UAE telecom operator Etisalat said that its third quarter net profit after royalty was up 22 per cent to Dh2.2 billion, as it added subscribers on the back of the Maroc Telecom consolidation.
In a statement to the bourse, Etisalat said that its consolidated revenue for the quarter was at Dh13.2bn, representing a 38 per cent increase year-on-year.
However, Etisalat net profit missed analyst forecasts. Beltone expected Etisalat to post a net profit of Dh3.3 billion in the third quarter, while Bahrain based-Sico forecast a net profit of Dh2.7bn.
“Etisalat Group aggregate subscriber base grew to 180 million by the end of September 2014, representing a year-on-year growth of 25 per cent and quarter-on-quarter decline of 1 per cent,” Etisalat said in the statement.

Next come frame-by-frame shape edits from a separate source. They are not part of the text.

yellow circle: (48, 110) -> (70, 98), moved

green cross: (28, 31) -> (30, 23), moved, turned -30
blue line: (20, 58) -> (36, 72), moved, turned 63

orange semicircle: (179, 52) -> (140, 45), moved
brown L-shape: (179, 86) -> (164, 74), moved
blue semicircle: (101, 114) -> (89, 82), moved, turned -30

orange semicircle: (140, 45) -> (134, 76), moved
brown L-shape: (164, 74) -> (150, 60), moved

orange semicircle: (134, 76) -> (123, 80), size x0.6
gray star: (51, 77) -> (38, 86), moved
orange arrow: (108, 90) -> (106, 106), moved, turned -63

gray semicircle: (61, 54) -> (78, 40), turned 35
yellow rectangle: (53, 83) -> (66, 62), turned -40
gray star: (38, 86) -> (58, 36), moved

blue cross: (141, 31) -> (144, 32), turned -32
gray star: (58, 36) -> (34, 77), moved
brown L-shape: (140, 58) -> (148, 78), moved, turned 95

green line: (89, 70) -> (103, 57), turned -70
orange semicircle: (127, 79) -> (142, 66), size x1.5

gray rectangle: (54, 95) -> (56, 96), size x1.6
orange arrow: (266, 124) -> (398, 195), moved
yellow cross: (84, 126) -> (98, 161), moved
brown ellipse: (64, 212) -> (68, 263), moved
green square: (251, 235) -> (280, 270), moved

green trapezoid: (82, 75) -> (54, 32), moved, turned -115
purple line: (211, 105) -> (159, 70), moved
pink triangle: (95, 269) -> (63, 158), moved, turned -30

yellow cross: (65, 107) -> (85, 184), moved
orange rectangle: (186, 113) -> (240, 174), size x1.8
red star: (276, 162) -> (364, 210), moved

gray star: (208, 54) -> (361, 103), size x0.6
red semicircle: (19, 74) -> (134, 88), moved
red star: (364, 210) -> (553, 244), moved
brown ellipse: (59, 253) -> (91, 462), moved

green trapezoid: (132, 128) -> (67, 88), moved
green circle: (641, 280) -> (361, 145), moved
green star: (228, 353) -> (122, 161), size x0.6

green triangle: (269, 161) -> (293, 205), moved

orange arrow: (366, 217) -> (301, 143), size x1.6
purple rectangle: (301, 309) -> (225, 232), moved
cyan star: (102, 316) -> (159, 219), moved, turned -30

“The group reported net additions of 36 million subscribers during the last 12 months as a result of the consolidation of Maroc Telecom,” it added.
In the last quarter Etisalat recognised only six weeks of Maroc Telecom operations, after it finalised the deal in May.
In the UAE market, Etisalat’s subscriber base grew to 10.8 million in September, a 6 per cent increase year-on-year. However, subscribers in the country declined 4 per cent quarter-on-quarter on the back of the UAE’s regulator campaign “my identity, my number”.
Etisalat local competitor Du reported a net profit of Dh559 million yesterday, representing an 18 per cent increase year-on-year.